ててて往来市共同主催者/発起人のプランニングディレクター永田宙郷さん ててて見本市の様子

ててての募集要項には、「他の出展者との交流や新しい出会いに前向きな方」とか「一緒に場を作っていける思いのある優しい方」という文言をいれてるのですが、そこはきちんと審査します。8年やってると応募要項を見るだけで、明るく楽しく優しい方かが分かるようになってくるんです。書いてくるちょっとした言葉の選び方とか。だから、てててに出てくれる出展者はみんな仲良くなれると思います。勝手に出展者同士で旅行に行ったりしてますからね。出展者同士で一緒に作りました!って新作が出来たりしますからね。

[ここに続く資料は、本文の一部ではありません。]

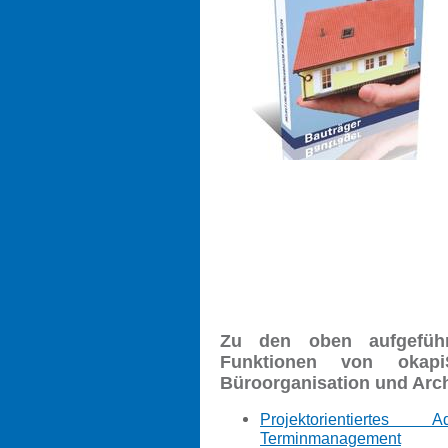
Zu den oben aufgeführt
Funktionen von okapi
Büroorganisation und Arch
Projektorientierte
Terminmanagement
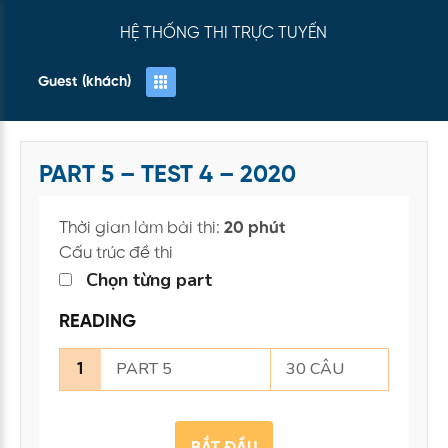
HỆ THỐNG THI TRỰC TUYẾN
Guest (khách)
PART 5 – TEST 4 – 2020
Thời gian làm bài thi:
20 phút
Cấu trúc đề thi
Chọn từng part
READING
PART 5
30 CÂU
1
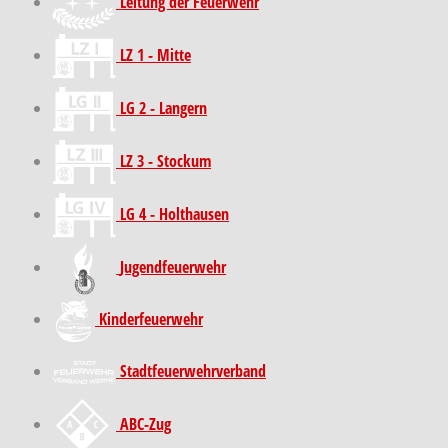
Leitung der Feuerwehr
LZ 1 - Mitte
LG 2 - Langern
LZ 3 - Stockum
LG 4 - Holthausen
Jugendfeuerwehr
Kinder­feuer­wehr
Stadt­feuer­wehr­verband
ABC-Zug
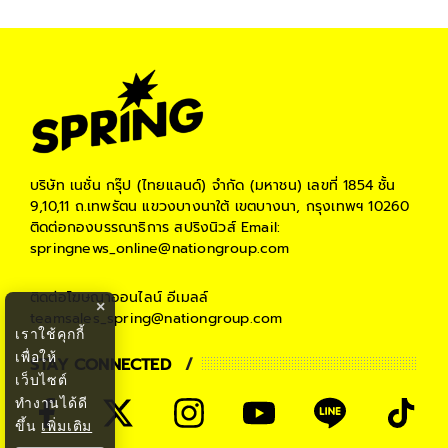
บริษัท เนชั่น กรุ๊ป (ไทยแลนด์) จำกัด (มหาชน)
เลขที่ 1854 ชั้น
9,10,11 ถ.เทพรัตน แขวงบางนาใต้ เขตบางนา, กรุงเทพฯ 10260
ติดต่อกองบรรณาธิการ สปริงนิวส์
Email:
springnews_online@nationgroup.com
ติดต่อโฆษณาออนไลน์
อีเมลล์
×
teamsales_spring@nationgroup.com
เราใช้คุกกี้
เพื่อให้
STAY CONNECTED
เว็บไซต์
ทำงานได้ดี
ขึ้น
เพิ่มเติม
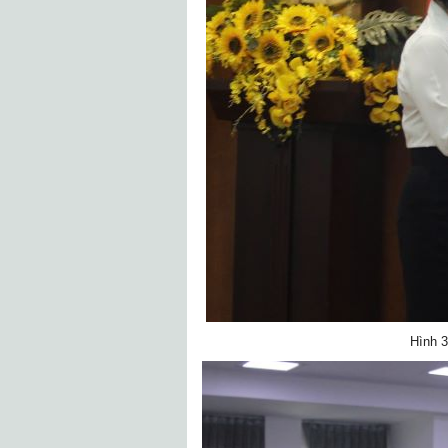
Hình 3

出展者のレイアウトには、とても気を使っていて、「この出展者とこの出展者が仲良くなればいいなあ」とか、「この新顔はこの重鎮から厳しさを教えてもらったほうがいい」とか、「去年ここは子どもが生まれるって言ってたから、隣に子どもがいてもお互いさまですってなるかな」とか。。他の展示会との唯一の差ってその配置の違いじゃないかってくらい。「ここのスタッフの男の子、彼女欲しがってるって聞いたら、スタッフが女の子ばっかりのところをわざと隣にしたり」あと「不安になることもあるだろうからと思って、同じ都道府県のひとを見える範囲に置いてたり」。そういう小ネタはかなりあるかもしれません。だいたい家族構成まで知ってしまってますね。唯一まだ、「ててて婚」だけがうまれてないので、「ててて婚」は目指してます(笑)

作り手同士の出会いの場としては、結構成立はしてるのかなと思っています。
普通の展示会ってバイヤーとメーカーの出会いの場であって、メーカー同士のつながりを意識している展示会ってあんまりないので、そこに対しては結構忠実にやってますね。

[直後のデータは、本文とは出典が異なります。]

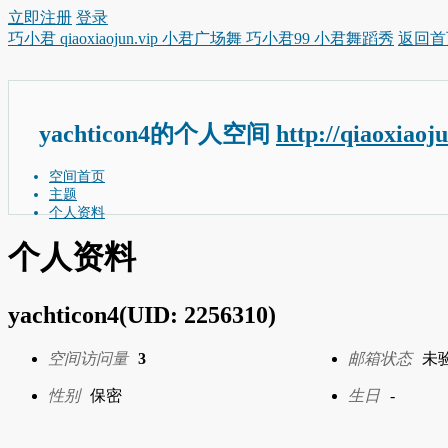
立即注册
登录
巧小君 qiaoxiaojun.vip 小君广场舞 巧小君99 小君舞蹈秀
返回首
yachticon4的个人空间
http://qiaoxiaoj
空间首页
主题
个人资料
个人资料
yachticon4
(UID: 2256310)
空间访问量
3
邮箱状态
未
性别
保密
生日
-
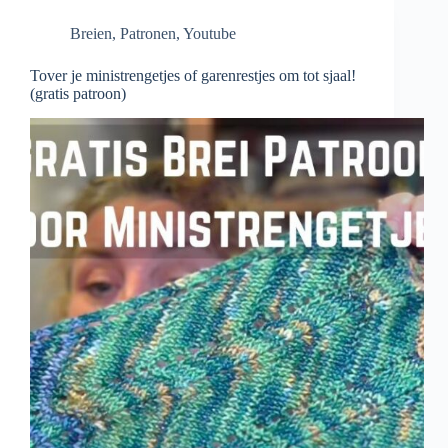
Breien
,
Patronen
,
Youtube
Tover je ministrengetjes of garenrestjes om tot sjaal!
(gratis patroon)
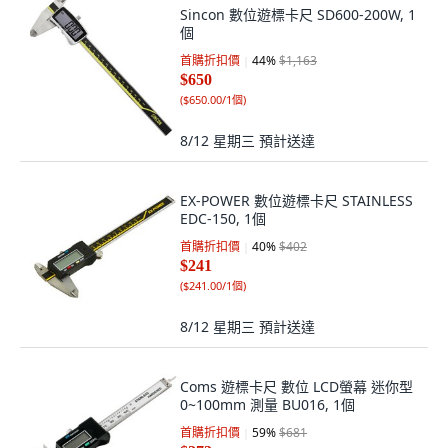
Sincon 數位遊標卡尺 SD600-200W, 1
個
首購折扣價
44
%
$1,163
$650
(
$650.00/1個
)
8/12 星期三
預計送達
EX-POWER 數位遊標卡尺 STAINLESS
EDC-150, 1個
首購折扣價
40
%
$402
$241
(
$241.00/1個
)
8/12 星期三
預計送達
Coms 遊標卡尺 數位 LCD螢幕 迷你型
0~100mm 測量 BU016, 1個
首購折扣價
59
%
$681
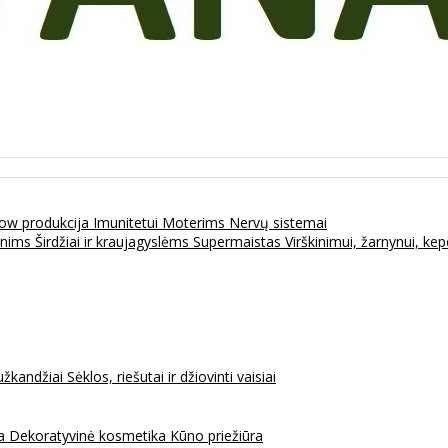
ow produkcija
Imunitetui
Moterims
Nervų sistemai
enims
Širdžiai ir kraujagyslėms
Supermaistas
Virškinimui, žarnynui, k
užkandžiai
Sėklos, riešutai ir džiovinti vaisiai
na
Dekoratyvinė kosmetika
Kūno priežiūra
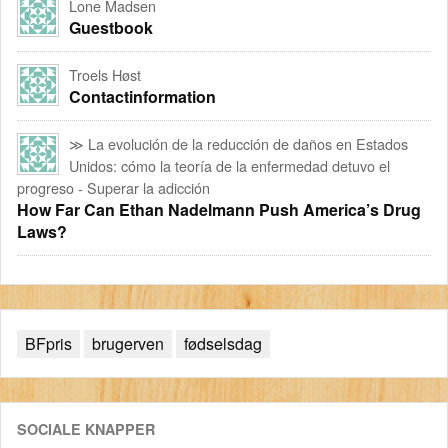
Lone Madsen
Guestbook
Troels Høst
Contactinformation
≫ La evolución de la reducción de daños en Estados
Unidos: cómo la teoría de la enfermedad detuvo el
progreso - Superar la adicción
How Far Can Ethan Nadelmann Push America’s Drug
Laws?
BFpris
brugerven
fødselsdag
SOCIALE KNAPPER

新しい取り組みとしてはじまる「マーケットDAY」について、詳しく聞かせていただけますか?

作り手たちは自分が作ったものが何と比較されて、どう手に取られて、どう迷われているか売れる現場を見たことがないんです。だから目の前で「やっぱりやめた」
とか、「やっぱりこれがいい」といったことをきちんと見せるということがしたい。そういう意味で一般の人が来てくれるのを楽しみにしています。

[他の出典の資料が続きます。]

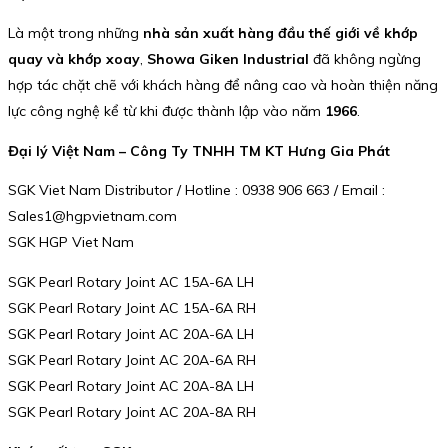
Là một trong những
nhà sản xuất hàng đầu thế giới về khớp
quay và khớp xoay
,
Showa Giken Industrial
đã không ngừng
hợp tác chặt chẽ với khách hàng để nâng cao và hoàn thiện năng
lực công nghệ kể từ khi được thành lập vào năm
1966
.
Đại lý Việt Nam – Công Ty TNHH TM KT Hưng Gia Phát
SGK Viet Nam Distributor / Hotline : 0938 906 663 / Email :
Sales1@hgpvietnam.com
SGK HGP Viet Nam
SGK Pearl Rotary Joint AC 15A-6A LH
SGK Pearl Rotary Joint AC 15A-6A RH
SGK Pearl Rotary Joint AC 20A-6A LH
SGK Pearl Rotary Joint AC 20A-6A RH
SGK Pearl Rotary Joint AC 20A-8A LH
SGK Pearl Rotary Joint AC 20A-8A RH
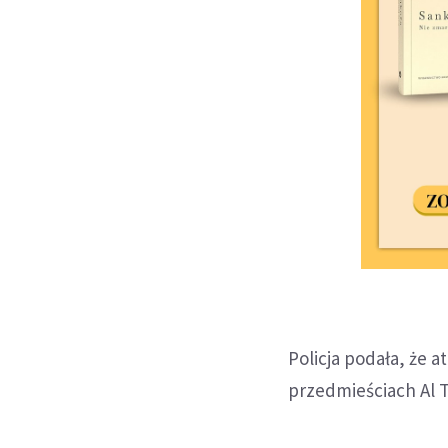
Policja podała, że 
przedmieściach Al T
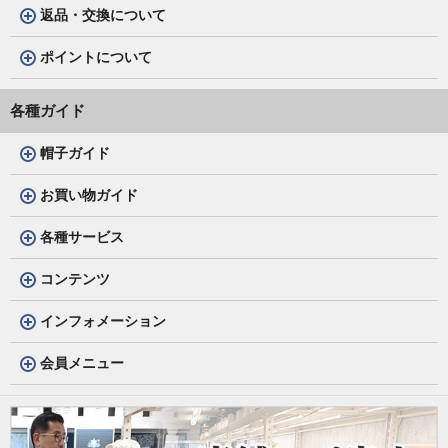
返品・交換について
ポイントについて
各種ガイド
帽子ガイド
お買い物ガイド
各種サービス
コンテンツ
インフォメーション
会員メニュー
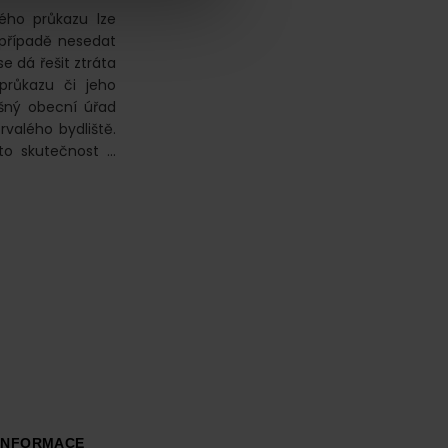
ského průkazu lze
 případě nesedat
e dá řešit ztráta
 průkazu či jeho
ušný obecní úřad
valého bydliště.
uto skutečnost …
INFORMACE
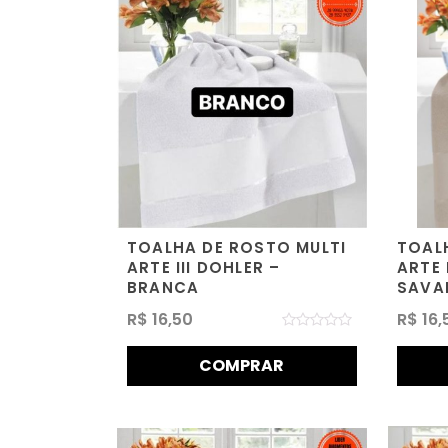
TOALHA DE ROSTO MULTI
TOAL
ARTE III DOHLER –
ARTE 
BRANCA
SAVA
R$
16,50
R$
16,
Avaliação
0
COMPRAR
de
5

今回の「ててて往来市」では、入場料として500円をいただきます。500円分のお買い物券付きなので、実質0円になっていますが、ある程度、フィルタリングの機能をはたして、いい「使い手」が来てくれると思っています。ただ、その500円を運営資金に回す気はまったくないんです。500円のチケットは投票権だと思っていて、90組の中から「あなたのものが好きだ」「あなたのものが欲しい」というラブレターをもらったと思って、受け取ってねと出展者には伝えています。だから、ぼくらも500円玉をめっちゃ準備して、チケットを換金しようと思ってます。束で持ってきたチケットをよし!って言ってがさーっと換金する。

千年未来工藝祭永田さん 千年未来工藝祭プレスツアー

永田さんの周りにいる何人かの作り手をイメージすると、販売まで自分たちでやっている人が多い印象なのですが、今回はそうでない人もいるんですね。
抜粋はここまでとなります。